Jakarta. Indonesian shares hit a two-week low on Tuesday because of fears about inflation and the interest rate outlook, but they still ended the month with slim gains.
The Jakarta Composite Index lost 17.68 points, or 0.6 percent, to close at 3,081.88. Some 4.2 billion shares worth Rp 3.7 trillion ($391 million) changed hands. Decliners outnumbered gainers 132 to 58.
A burst of late buying limited the losses, after the JCI was down 35 points in the late afternoon.
“The market is in a consolidation phase and local investors also took profits ahead of next week’s Idul Fitri holiday. Global market weakness and the drop in the rupiah also caused the share falls,” said John Teja, a director at Jakarta-based Ciptadana Securities.
“In the short term, the upcoming holiday season will slow down the market but in the medium term it’s still on a rising trend because of the strong fundamentals of Indonesia’s economy.”
Among decliners were energy companies such as Adaro Energy, Indonesia’s biggest listed coal producer by market value, which tumbled 4 percent after reporting on Monday that first-half net income fell 49 percent to Rp 1.2 trillion as coal prices fell and the rupiah strengthened.
Medco Energi Internasional, the country’s biggest listed oil company, slid 0.8 percent.
Bakrie Group coal miner Bumi Resources fell 2.9 percent after it reported first-half net income declined 30 percent to $134.6 million as interest costs increased and it paid higher taxes.
Financial stocks outperformed. Bank Mandiri rose 1.5 percent, while Bank Negara Indonesia advanced 1.7 percent.
Meanwhile, the rupiah fell 0.4 percent to post a decline for the month of August, halting a two-month winning streak as signs the global economic recovery is faltering damped demand for emerging-market assets.
The currency slumped for only its second month in a year, dropping 1.1 percent.
The rupiah was at 9,048 to the dollar as of the stock market’s close.

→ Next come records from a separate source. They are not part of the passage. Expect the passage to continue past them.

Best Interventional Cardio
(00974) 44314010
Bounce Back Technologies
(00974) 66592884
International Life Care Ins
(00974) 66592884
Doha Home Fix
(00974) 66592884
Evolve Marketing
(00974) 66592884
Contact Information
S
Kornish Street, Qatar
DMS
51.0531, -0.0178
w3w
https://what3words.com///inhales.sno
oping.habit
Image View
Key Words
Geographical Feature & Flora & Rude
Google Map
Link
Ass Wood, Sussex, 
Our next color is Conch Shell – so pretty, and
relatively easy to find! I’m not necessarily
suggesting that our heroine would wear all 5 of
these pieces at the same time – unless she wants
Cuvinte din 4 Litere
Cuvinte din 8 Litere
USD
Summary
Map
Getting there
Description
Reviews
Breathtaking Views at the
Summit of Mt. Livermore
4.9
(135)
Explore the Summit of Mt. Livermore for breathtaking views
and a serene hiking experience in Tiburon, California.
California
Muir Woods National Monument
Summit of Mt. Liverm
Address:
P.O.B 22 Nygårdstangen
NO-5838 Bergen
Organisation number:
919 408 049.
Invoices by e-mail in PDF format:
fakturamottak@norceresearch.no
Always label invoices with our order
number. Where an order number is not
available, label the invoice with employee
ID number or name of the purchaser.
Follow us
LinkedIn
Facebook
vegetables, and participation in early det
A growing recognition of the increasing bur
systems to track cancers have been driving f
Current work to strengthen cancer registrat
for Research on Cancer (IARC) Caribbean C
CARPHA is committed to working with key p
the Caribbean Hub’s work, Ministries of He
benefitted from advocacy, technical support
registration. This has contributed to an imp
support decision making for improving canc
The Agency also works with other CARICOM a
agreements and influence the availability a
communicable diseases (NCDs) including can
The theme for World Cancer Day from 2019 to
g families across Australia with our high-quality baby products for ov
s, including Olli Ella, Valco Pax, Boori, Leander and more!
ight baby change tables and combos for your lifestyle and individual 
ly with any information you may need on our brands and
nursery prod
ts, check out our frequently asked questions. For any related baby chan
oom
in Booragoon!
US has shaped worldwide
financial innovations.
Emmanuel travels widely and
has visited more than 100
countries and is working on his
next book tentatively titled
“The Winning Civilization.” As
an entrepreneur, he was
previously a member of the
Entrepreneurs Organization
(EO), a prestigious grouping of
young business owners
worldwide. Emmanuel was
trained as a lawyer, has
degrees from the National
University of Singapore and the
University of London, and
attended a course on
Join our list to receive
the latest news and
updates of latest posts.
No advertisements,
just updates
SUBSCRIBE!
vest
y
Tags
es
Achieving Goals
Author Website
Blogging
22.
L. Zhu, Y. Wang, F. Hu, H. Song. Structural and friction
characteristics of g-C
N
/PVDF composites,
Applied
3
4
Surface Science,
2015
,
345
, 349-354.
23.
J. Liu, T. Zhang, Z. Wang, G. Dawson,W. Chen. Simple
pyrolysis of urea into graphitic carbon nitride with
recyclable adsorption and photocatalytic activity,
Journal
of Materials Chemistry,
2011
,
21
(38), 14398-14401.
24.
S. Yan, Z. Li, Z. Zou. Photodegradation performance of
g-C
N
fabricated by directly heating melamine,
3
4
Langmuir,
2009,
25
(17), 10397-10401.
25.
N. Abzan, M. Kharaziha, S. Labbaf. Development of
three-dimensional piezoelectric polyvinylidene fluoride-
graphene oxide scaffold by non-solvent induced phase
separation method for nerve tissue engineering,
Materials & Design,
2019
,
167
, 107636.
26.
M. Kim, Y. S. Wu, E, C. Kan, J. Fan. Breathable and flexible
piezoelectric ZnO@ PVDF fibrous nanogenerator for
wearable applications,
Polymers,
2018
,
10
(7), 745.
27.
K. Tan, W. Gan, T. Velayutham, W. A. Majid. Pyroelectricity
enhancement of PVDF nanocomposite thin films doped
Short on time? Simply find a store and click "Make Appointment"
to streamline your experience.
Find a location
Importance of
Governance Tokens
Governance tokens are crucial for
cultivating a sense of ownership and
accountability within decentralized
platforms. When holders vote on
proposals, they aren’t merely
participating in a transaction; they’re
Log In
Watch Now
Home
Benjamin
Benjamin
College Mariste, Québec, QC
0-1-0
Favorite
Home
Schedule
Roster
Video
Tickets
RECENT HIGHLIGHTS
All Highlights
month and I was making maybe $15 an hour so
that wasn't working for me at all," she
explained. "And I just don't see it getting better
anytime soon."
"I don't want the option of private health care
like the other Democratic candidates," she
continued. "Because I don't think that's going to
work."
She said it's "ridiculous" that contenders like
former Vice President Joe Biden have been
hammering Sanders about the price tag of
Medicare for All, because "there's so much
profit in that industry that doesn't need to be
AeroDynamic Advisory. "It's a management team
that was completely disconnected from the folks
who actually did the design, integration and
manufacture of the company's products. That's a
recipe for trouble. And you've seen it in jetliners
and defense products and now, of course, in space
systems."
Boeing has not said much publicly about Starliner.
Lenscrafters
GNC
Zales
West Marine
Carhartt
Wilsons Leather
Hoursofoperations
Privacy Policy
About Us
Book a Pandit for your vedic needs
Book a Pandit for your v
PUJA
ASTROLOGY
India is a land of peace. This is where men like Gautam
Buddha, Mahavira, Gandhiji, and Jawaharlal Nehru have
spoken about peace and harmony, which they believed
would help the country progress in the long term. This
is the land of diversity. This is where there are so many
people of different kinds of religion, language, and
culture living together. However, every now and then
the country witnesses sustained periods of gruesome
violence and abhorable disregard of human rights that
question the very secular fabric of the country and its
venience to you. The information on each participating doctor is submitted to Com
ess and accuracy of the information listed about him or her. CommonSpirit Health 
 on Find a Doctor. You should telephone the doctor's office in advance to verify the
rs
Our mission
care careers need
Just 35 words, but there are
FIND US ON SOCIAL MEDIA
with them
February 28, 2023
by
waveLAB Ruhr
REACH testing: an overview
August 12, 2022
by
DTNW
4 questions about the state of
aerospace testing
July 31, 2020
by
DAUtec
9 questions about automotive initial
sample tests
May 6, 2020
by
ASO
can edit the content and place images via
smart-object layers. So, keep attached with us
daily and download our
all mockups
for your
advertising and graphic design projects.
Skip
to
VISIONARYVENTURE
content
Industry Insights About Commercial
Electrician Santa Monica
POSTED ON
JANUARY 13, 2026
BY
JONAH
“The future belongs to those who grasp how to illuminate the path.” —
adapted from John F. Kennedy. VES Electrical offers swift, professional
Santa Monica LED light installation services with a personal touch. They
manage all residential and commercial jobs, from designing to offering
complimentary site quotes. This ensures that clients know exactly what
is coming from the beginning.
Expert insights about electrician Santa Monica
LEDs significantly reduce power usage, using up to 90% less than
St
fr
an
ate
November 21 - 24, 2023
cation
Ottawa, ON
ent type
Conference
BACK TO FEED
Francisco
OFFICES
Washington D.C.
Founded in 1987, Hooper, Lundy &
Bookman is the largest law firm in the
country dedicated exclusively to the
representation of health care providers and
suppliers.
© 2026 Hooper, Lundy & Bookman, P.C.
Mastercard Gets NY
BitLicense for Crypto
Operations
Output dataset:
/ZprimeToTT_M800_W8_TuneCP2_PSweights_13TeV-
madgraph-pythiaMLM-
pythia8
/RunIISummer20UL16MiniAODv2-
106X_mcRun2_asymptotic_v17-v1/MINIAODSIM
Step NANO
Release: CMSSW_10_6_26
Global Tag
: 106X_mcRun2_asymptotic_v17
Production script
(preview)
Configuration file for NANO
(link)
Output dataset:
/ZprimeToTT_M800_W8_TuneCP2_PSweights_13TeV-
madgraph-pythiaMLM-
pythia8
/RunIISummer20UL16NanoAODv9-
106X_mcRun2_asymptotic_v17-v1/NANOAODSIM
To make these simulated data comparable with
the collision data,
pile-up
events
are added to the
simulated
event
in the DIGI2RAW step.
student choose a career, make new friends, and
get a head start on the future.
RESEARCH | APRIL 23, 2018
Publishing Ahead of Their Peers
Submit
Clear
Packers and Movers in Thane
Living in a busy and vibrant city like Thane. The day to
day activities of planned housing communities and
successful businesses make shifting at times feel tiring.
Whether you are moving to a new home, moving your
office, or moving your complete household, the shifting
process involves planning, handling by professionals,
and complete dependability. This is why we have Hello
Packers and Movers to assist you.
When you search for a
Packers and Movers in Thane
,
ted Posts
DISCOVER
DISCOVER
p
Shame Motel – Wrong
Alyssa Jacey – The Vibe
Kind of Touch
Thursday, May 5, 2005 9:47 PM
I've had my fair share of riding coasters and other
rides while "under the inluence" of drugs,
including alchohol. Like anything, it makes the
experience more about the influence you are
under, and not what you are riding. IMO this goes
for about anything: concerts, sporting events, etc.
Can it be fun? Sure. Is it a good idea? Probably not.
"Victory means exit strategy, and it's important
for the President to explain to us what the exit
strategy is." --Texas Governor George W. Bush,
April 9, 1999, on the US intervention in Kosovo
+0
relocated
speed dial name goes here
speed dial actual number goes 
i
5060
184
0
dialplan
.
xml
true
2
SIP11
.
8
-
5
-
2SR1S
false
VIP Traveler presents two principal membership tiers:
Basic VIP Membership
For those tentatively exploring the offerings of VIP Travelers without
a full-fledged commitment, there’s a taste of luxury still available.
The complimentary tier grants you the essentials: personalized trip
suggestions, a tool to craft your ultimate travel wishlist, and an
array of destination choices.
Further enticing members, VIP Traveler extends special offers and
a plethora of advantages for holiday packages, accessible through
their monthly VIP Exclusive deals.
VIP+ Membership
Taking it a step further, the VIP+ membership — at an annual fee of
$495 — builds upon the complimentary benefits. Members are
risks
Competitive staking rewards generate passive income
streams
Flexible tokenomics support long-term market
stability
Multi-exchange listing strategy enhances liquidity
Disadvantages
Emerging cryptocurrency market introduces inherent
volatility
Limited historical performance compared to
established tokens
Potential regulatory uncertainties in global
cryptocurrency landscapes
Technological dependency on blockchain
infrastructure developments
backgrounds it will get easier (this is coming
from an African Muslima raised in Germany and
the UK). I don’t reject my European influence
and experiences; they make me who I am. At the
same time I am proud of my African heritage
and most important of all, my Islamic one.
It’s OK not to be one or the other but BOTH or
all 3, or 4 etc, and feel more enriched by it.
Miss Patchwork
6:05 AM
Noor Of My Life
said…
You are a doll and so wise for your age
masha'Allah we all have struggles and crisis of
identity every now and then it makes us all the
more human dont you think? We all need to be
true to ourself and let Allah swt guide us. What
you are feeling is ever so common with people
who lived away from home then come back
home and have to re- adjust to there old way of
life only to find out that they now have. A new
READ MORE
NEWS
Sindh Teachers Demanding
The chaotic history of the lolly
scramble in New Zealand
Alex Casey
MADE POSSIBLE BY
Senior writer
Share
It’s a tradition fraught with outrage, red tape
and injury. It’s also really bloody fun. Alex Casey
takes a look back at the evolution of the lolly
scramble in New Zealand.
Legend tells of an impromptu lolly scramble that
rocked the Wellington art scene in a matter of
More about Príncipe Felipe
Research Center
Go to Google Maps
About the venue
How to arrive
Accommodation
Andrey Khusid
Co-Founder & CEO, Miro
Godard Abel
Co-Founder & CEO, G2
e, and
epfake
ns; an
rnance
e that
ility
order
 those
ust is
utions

It was the third-worst performer in August among Asia’s 10 most-traded currencies, after India’s rupee and South Korea’s won.
“There was modest weakness across some Asian currencies in August due to global growth concerns, especially as the US data is getting weaker,” said Thomas Harr, Singapore-based Asia foreign-exchange strategy head at Standard Chartered. “There’s nothing really Indonesia-specific that is driving the rupiah lower.”
Losses in the currency were limited as funds based abroad plowed money into Indonesian securities in August. Overseas investors bought $246 million more local shares than they sold, boosting net purchases for the year to $1.6 billion.
Analysts expect the central bank to keep interest rates unchanged at a meeting this week to support growth, even as a government report today may show inflation has accelerated to the fastest pace since April 2009.
According to economists’ estimates, annual inflation rose to 6.7 percent in August from a year earlier, after climbing to 6.22 percent the previous month. The government inflation report is due today. Bank Indonesia will keep its policy rate at 6.5 percent when it meets on Friday, according to a separate survey.
Harr said the higher inflation data should have a limited impact on the rupiah as the central bank was expected to raise its policy rate in the fourth quarter. Standard Chartered was sticking with a forecast that the currency would rise to 8,800 by the end of the fourth quarter, he said.
The currency will gain to 8,900 by year-end, according to the median estimate of economists.